* _Task to carry out_: Would you give the listing again exactly as written, minus its pictures?

* _Information shown_:

============

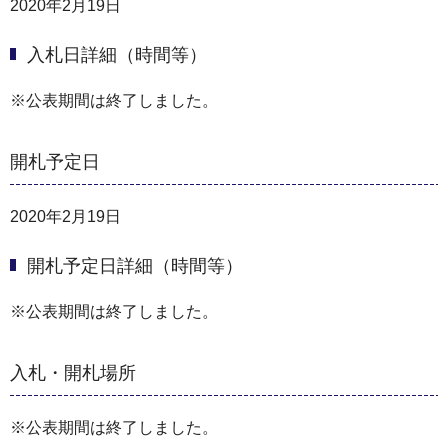
2020年2月19日
入札日詳細（時間等）
※公表期間は終了しました。
開札予定日
2020年2月19日
開札予定日詳細（時間等）
※公表期間は終了しました。
入札・開札場所
※公表期間は終了しました。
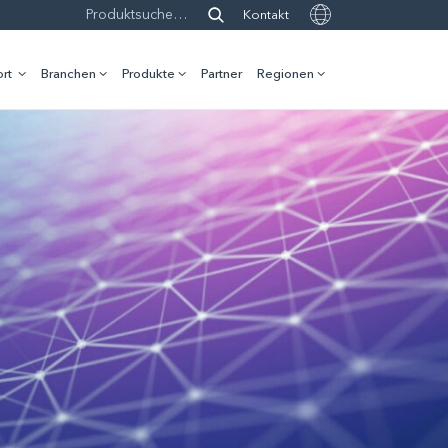
Kontakt
rt
Branchen
Produkte
Partner
Regionen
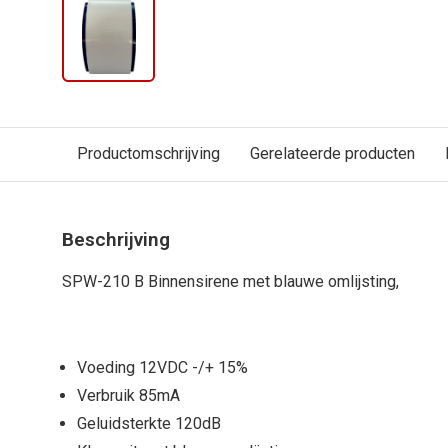
Productomschrijving
Gerelateerde producten
Beschrijving
SPW-210 B Binnensirene met blauwe omlijsting,
Voeding 12VDC -/+ 15%
Verbruik 85mA
Geluidsterkte 120dB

============

* _Answer box_:
2020年2月19日
入札日詳細（時間等）
※公表期間は終了しました。
開札予定日
2020年2月19日
開札予定日詳細（時間等）
※公表期間は終了しました。
入札・開札場所
※公表期間は終了しました。
Kontakt
rt
Branchen
Produkte
Partner
Regionen
Productomschrijving
Gerelateerde producten
Beschrijving
SPW-210 B Binnensirene met blauwe omlijsting,
Voeding 12VDC -/+ 15%
Verbruik 85mA
Geluidsterkte 120dB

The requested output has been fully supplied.